As reações a essa nova forma de organização levaram o poder público — em especial as polícias militares — a demonstrações de que ainda existe muito a ser conquistado em termos de liberdades públicas fundamentais no país, revelando ainda os resquícios dos anos de ditatura que permanecem impregnados como um odor antigo nas fardas dessa instituição. Perante o despreparo, a incoerência e truculência policial, o que se viu foram diversas ações de confronto (STENBRUCH, 2014). Mesmo que em sua maioria a população se dispersasse, alguns diante da violência reagiram. Entre eles, professores, médicos, enfermeiros e estudantes. Cidadãos a partir daí qualificados como “vândalos” pelas autoridades e pelo refrão da mídia. Em manifestações com a grandeza das vistas em junho (mais de um milhão de pessoas na Presidente Vargas, no Rio de Janeiro2), várias foram as ocorrências de depredações. Instituições como bancos, agências telefônicas e multinacionais tiveram suas fachadas completamente destruídas, exprimindo os mais diversos conflitos não declarados em torno dos usos (e abusos) da cidade, como território e como experiência coletiva. Este estado de inquietação social é o que transbordou, e por uma convergência de inércias, bloqueios e indiferenças, catalisou-se numa verdadeira cultura da indignação.

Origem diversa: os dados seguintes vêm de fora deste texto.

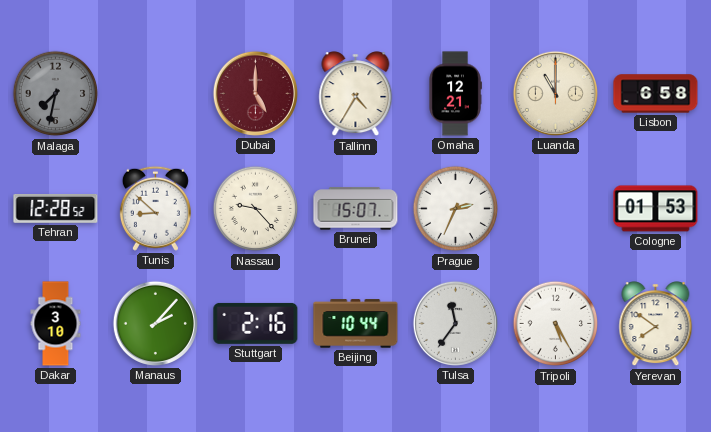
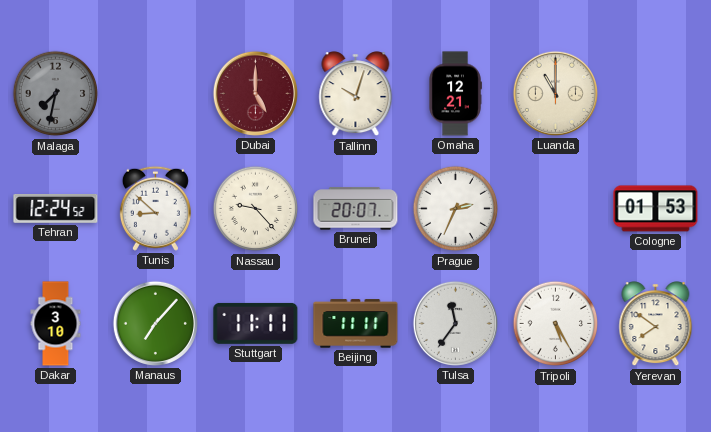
Tallinn: 4:35 -> 10:03
Lisbon: 6:58 -> none
Tehran: 12:28 -> 12:24
Brunei: 15:07 -> 20:07
Manaus: 2:07 -> 7:07
Stuttgart: 2:16 -> 11:11
Beijing: 10:44 -> 11:11
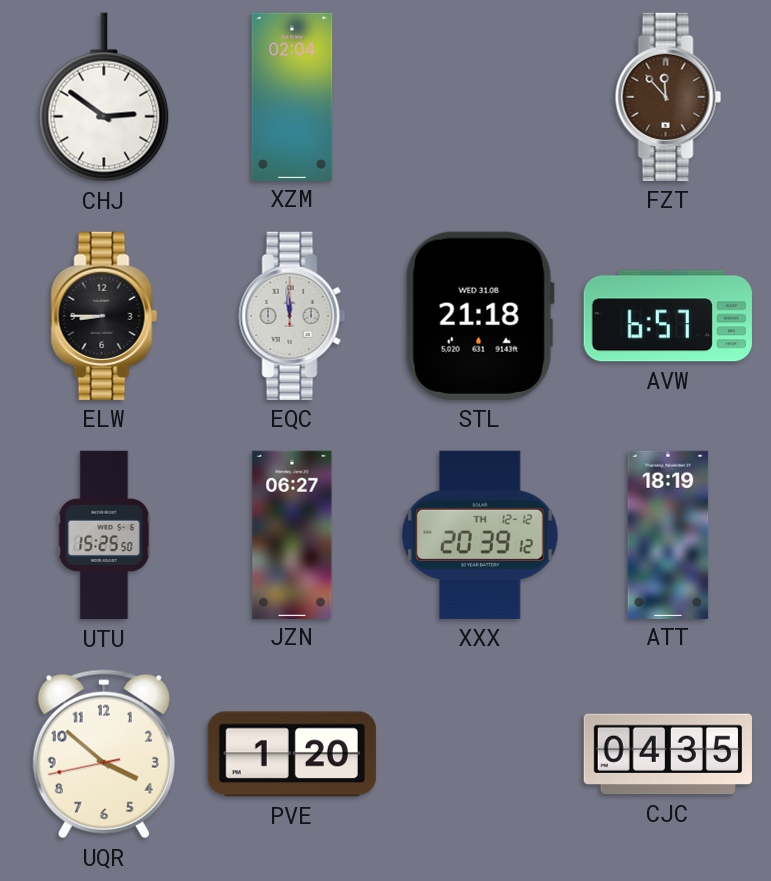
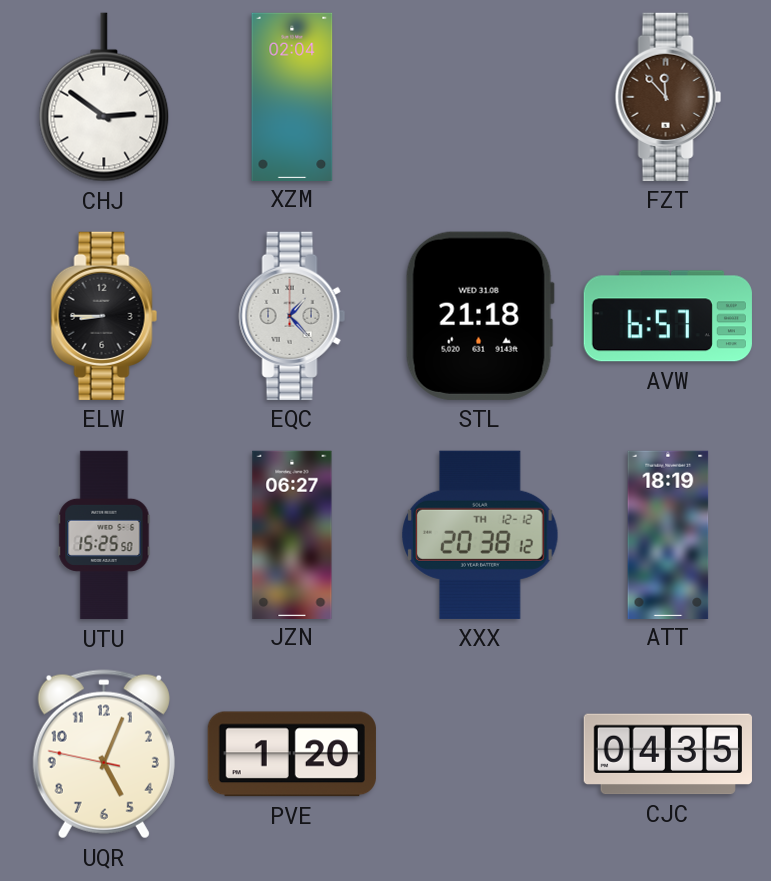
EQC: 11:59 -> 1:23
XXX: 20:39 -> 20:38
UQR: 3:51 -> 5:03
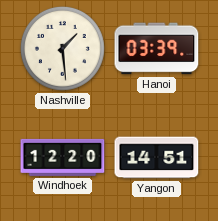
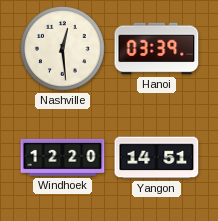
Nashville: 1:29 -> 12:29
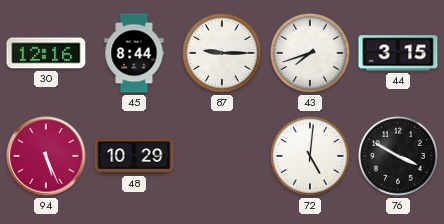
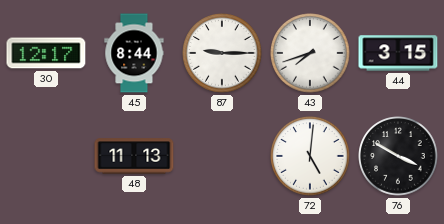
30: 12:16 -> 12:17
94: 5:26 -> none
48: 10:29 -> 11:13
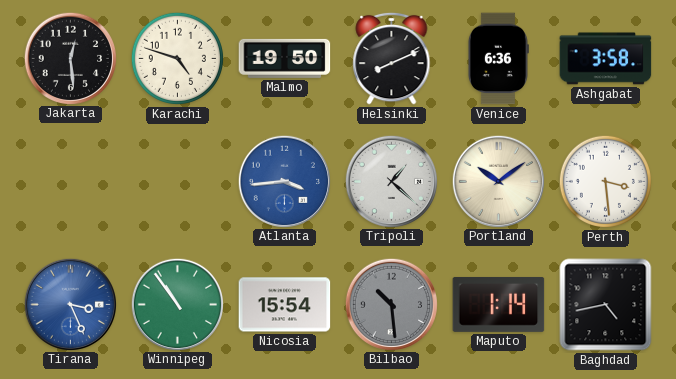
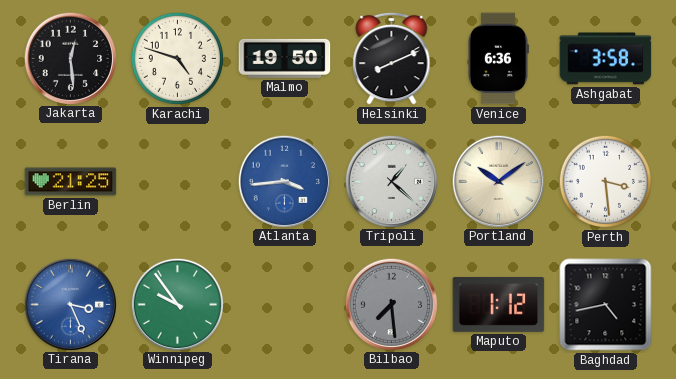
Berlin: none -> 21:25
Winnipeg: 10:54 -> 9:54
Nicosia: 15:54 -> none
Bilbao: 10:29 -> 7:29
Maputo: 1:14 -> 1:12
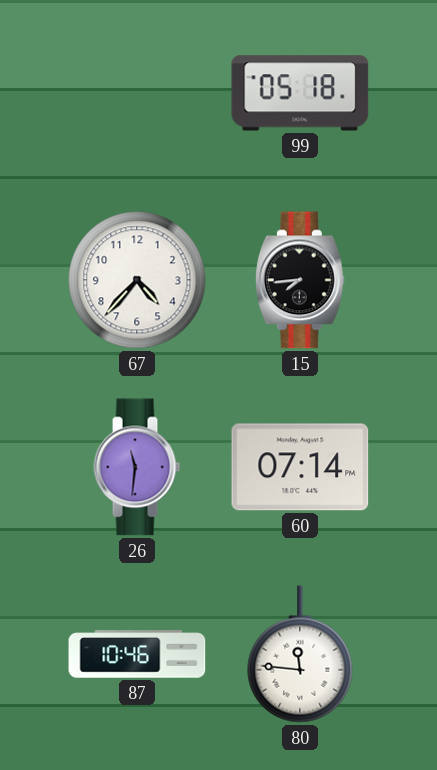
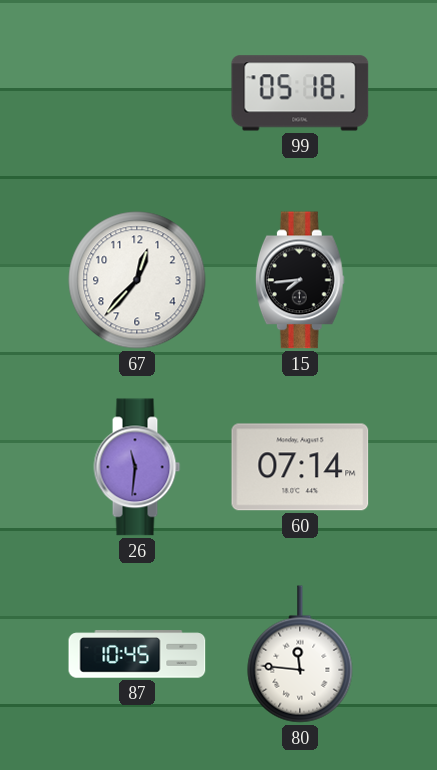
67: 4:37 -> 12:37
87: 10:46 -> 10:45
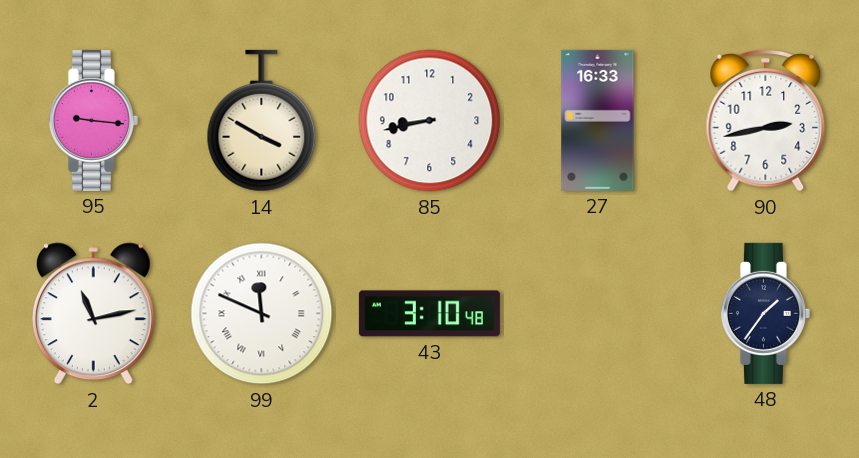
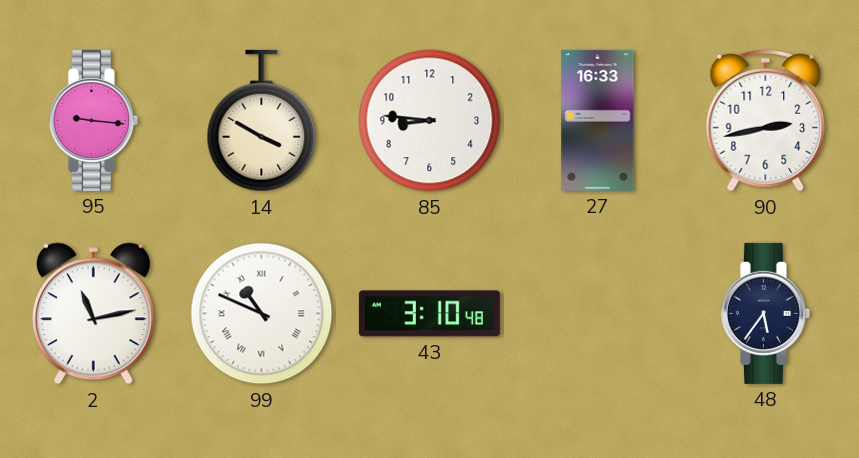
85: 8:43 -> 8:46
99: 11:49 -> 10:49
48: 1:36 -> 5:36
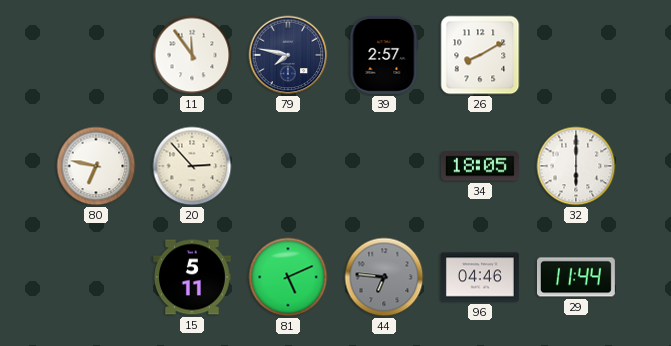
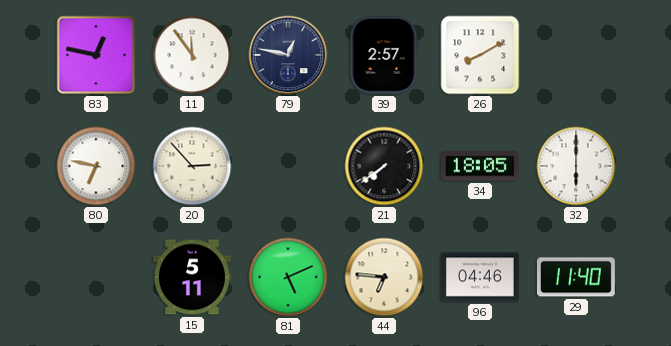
83: none -> 12:47
79: 7:47 -> 12:47
21: none -> 7:39
44 dial: grey -> cream
29: 11:44 -> 11:40
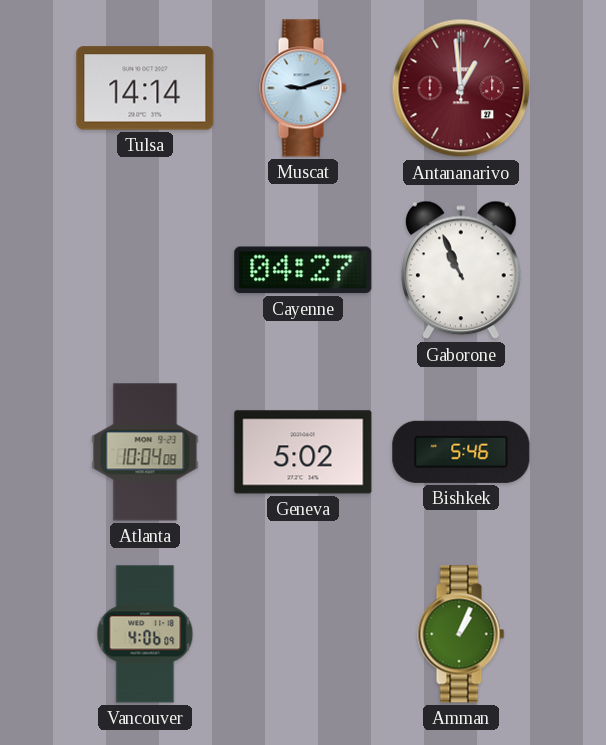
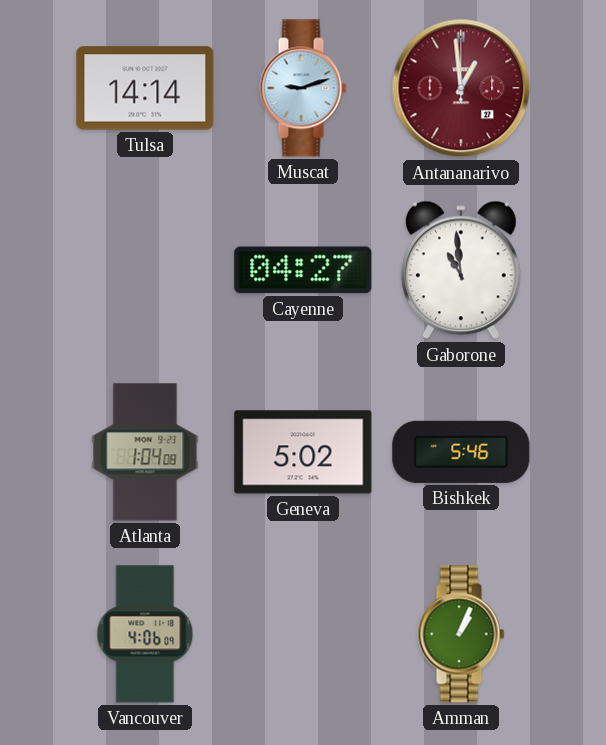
Gaborone: 10:56 -> 10:59
Atlanta: 10:04 -> 1:04
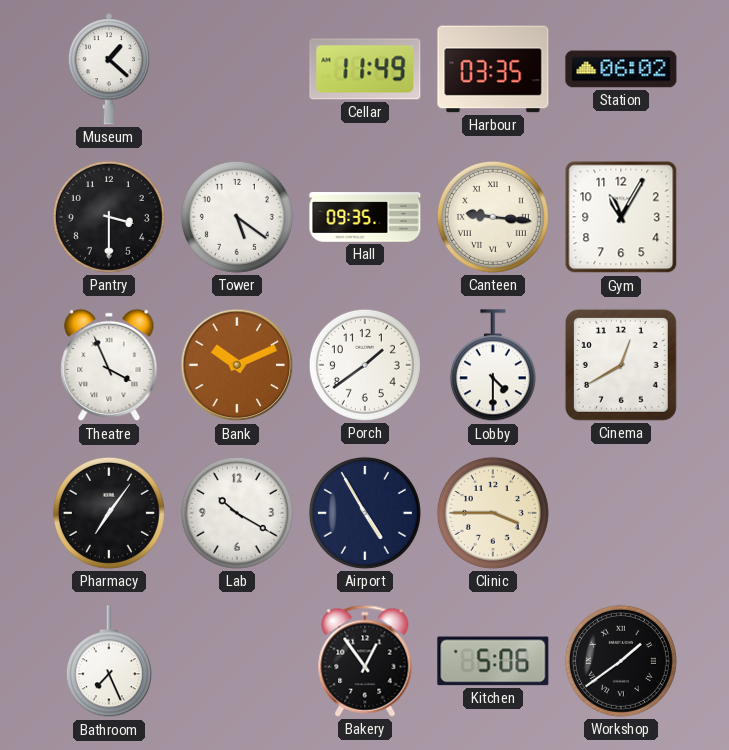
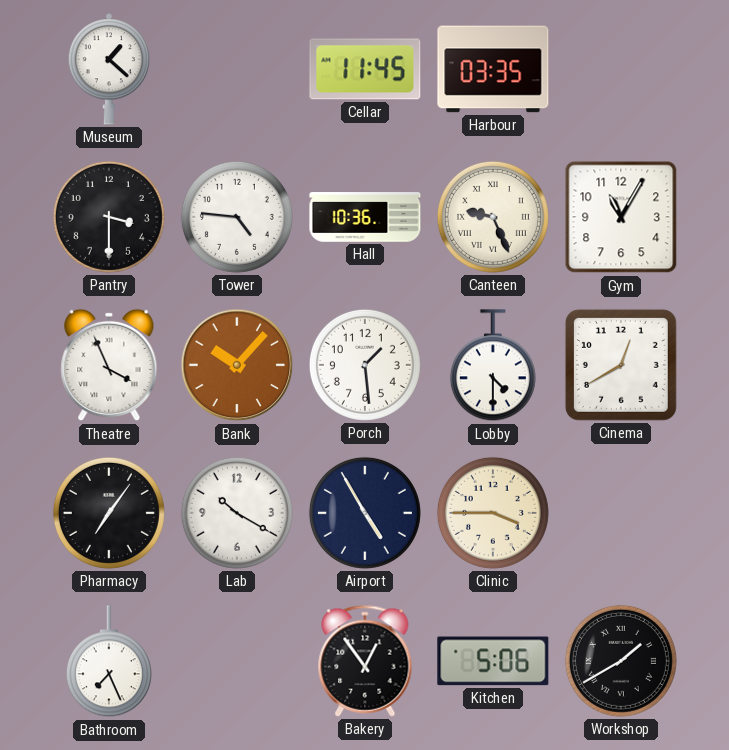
Cellar: 11:49 -> 11:45
Station: 06:02 -> none
Tower: 5:21 -> 4:46
Hall: 09:35 -> 10:36
Canteen: 9:16 -> 9:26
Bank: 10:11 -> 10:07
Porch: 1:39 -> 1:29
Workshop: 1:39 -> 1:40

A interpretação da violência, e principalmente de sua legitimidade ou ilegitimidade, parece ter uma ligação direta com a crise de confiança na representação, cerne da democracia indireta brasileira. Camila Jourdan, professora, filósofa, e uma entre os 23 detidos e processados injustamente no contexto destas manifestações (os processos contra todos os acusados foi considerado ilegal pelo Supremo Tribunal Federal apenas em 2020, após diversas violações de direitos) em seu livro (2018, p. 125-126) assume a tese de que nas Jornadas de Junho de 2013, as reivindicações que apareceram nas favelas e comunidades não foram automaticamente traduzidas, como em geral é feito, como uma manifestação do tráfico local. Ao contrário foram pautas consideradas politicamente, refletindo uma alteração no padrão de aceitação, que sai da criminalização aberta para a tentativa de domesticação, gerando um novo espectro de ações do que seria reprimível. Milton Santos (2012) já se atentava para essa dinâmica e seus impactos na configuração urbana: A atividade econômica e herança social distribuem os homens desigualmente no espaço, fazendo com que certas noções consagradas, como a rede urbana ou a de sistema de cidades não tenham validade para a maioria das pessoas, pois o seu acesso efetivo a bens e serviços distribuídos conforme a hierarquia urbana depende do seu lugar socioeconômico e do seu lugar geográfico.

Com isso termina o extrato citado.